Oil-water contacts don’t exist

The oil industry prides itself on being data-driven, yet one of its most widely used concepts, the oil-water contact, cannot be numerically quantified. Aberdeen-based petrophysicist Steve Cuddy argues that the industry should favour the only measurable contact, the free water level

Steve’s argument goes back to a challenge set by the London Petrophysical Society. They invited petrophysicists to derive a function describing how water saturation varies with depth. Most responses followed the traditional route, searching for increasingly complex saturation vs. height relationships. Steve took a different approach; he focused on bulk vol­ume of water (BVW), a quantity tied directly to measure­ment. His solution matched the data, and he therefore won the competition.

Logging tools and core analysis measure volumes; they quantify pore space and how much of that space contains water. Water saturation is calculated afterwards by dividing water volume by porosity. It is a ratio of two measurements, a percentage of a percentage, and there­fore an interpretation rather than a direct observation, according to Steve. Resistivity tools respond primarily to the amount and connectivity of conductive water, they effectively indicate BVW rather than saturation.

The log from the LPS challenge. It demonstrates how the interpretation of water saturation places the OWC higher than the pressure-derived FWL. The OWC is placed at the depth where water saturation shifts to roughly 100%. However, between the OWC and FWL the formation is tight and neither mobile oil nor water are present. The FWL is the true depth where the mobile fluid phase shifts from oil to water, which is determined by taking pressure points and deriving pressure gradients.

Steve’s theory centres on the free water level (FWL), the depth at which the oil and water pressure gradients intersect. It is a physically meaningful boundary, cor­responding to zero capillary pressure, identifiable from pressure data, and often visible as a flattening of resis­tivity in the water leg. Above this level, oil is the mobile phase while water is held in the rock by capillary forces. The amount of water decreases continuously with height as buoyancy pressure increases.

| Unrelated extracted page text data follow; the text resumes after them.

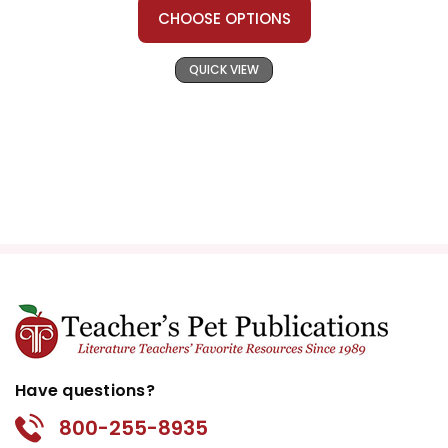
CHOOSE OPTIONS
QUICK VIEW
Have questions?
800-255-8935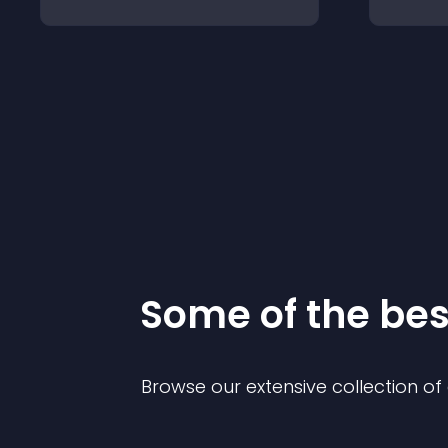
Some of the be
Browse our extensive collection o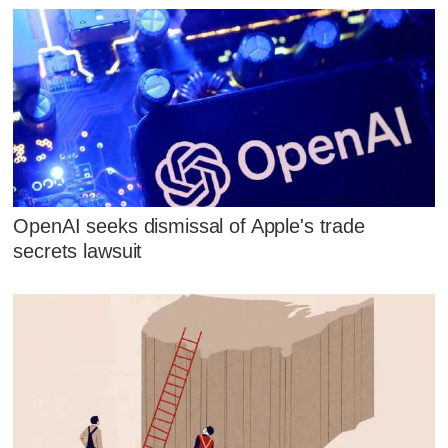
OpenAI seeks dismissal of Apple's trade
secrets lawsuit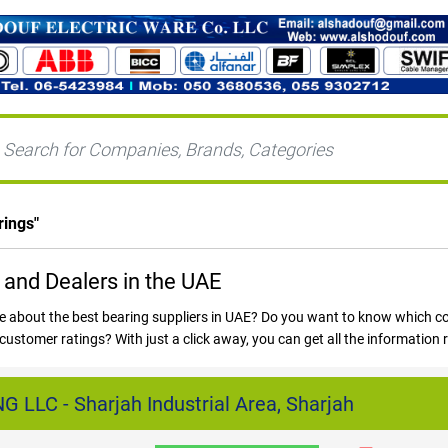
rings
"
 and Dealers in the UAE
e about the best bearing suppliers in UAE? Do you want to know which c
customer ratings? With just a click away, you can get all the information
.com and get all your answers and also get to know more about all the 
LLC - Sharjah Industrial Area, Sharjah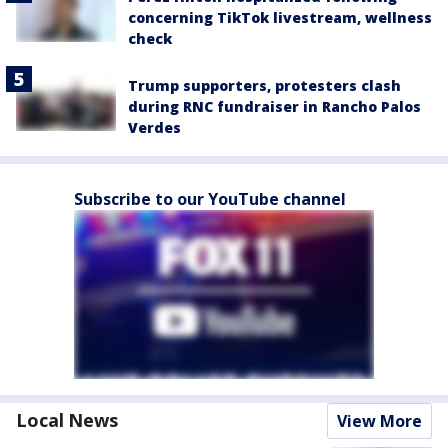
concerning TikTok livestream, wellness
check
Trump supporters, protesters clash
during RNC fundraiser in Rancho Palos
Verdes
Subscribe to our YouTube channel
Local News
View More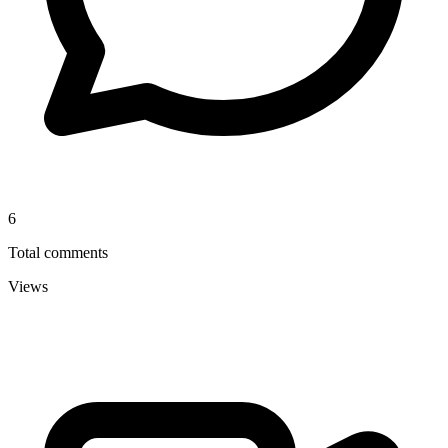
6
Total comments
Views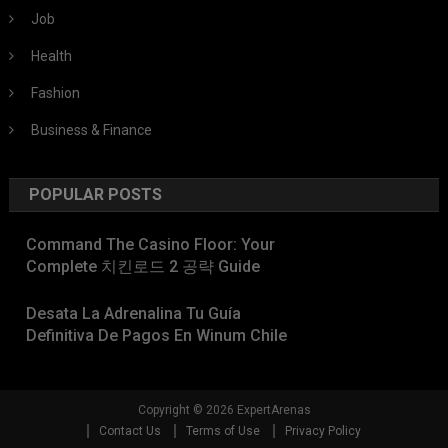
Job
Health
Fashion
Business & Finance
POPULAR POSTS
Command The Casino Floor: Your
Complete 치킨로드 2 공략 Guide
Desata La Adrenalina Tu Guía
Definitiva De Pagos En Winum Chile
Copyright © 2026 ExpertArenas
Contact Us
Terms of Use
Privacy Policy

The oil-water contact (OWC) is often defined as the depth at which oil first visibly enters the pore system. It is an interpretation of the log data, not defined by pressure data. Intervals above the contact can still show 100 % water saturation if the rock is too tight to hold any oil. Nothing physically happens at the depth of the OWC; it is better described as an “oil down to” depth, an inter­pretation rather than a measurable feature. If fluids are allowed to equilibrate in an open hole, oil sits on water at the FWL, not at the OWC.

From this perspective, reservoir modelling becomes much simpler. Instead of relying on the false concepts of transition zones or irreducible water, fluid distribu­tion can be described using BVW as a function of height above the FWL. Once that relationship is defined, BVW can be estimated throughout the reservoir, and oil in place follows directly as porosity minus BVW.

Steve’s idea is controversial because it challenges long-standing industry practice. But the question it rais­es is straightforward: Should reservoir models be built on evidence, or on what has long been assumed?